● **Work order**
How many lines below include the word "Horizontal"? State that number and nothing else.

(Page images and extracted text)
++++
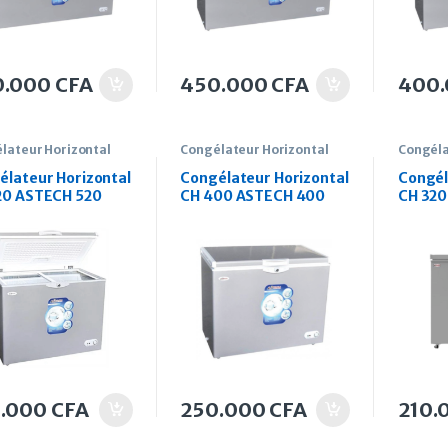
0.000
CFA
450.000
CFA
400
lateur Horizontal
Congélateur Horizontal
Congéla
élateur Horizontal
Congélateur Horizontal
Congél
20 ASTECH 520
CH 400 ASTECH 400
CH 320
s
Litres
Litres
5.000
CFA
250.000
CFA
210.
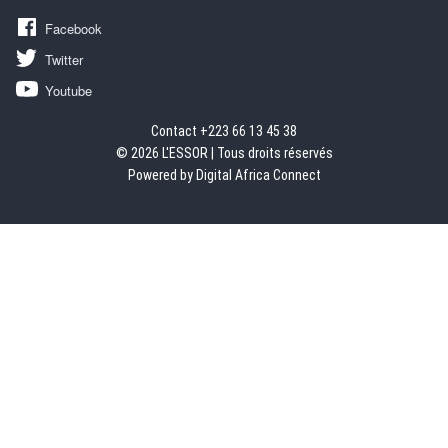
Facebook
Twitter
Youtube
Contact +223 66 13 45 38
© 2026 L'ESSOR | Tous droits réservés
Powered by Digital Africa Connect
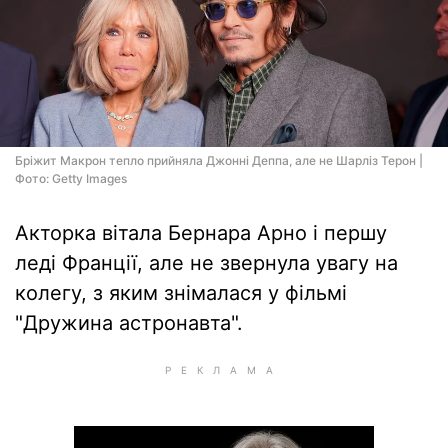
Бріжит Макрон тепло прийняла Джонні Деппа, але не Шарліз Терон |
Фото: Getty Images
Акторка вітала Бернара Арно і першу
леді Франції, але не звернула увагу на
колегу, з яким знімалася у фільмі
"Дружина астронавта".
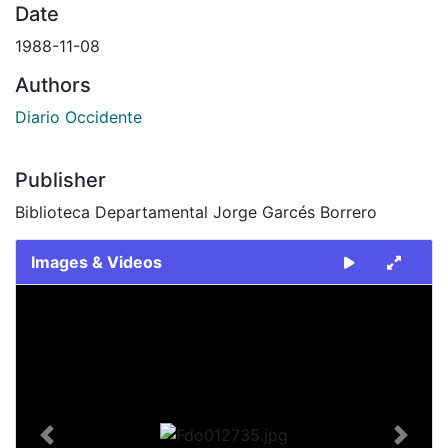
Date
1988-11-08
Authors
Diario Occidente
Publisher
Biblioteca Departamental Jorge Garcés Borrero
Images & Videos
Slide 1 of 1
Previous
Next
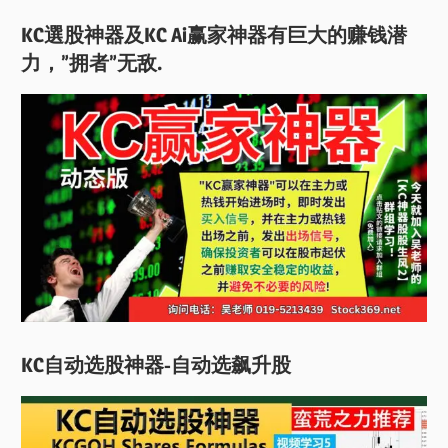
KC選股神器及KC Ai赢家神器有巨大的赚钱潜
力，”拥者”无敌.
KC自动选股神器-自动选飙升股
++++
● **Task result**
4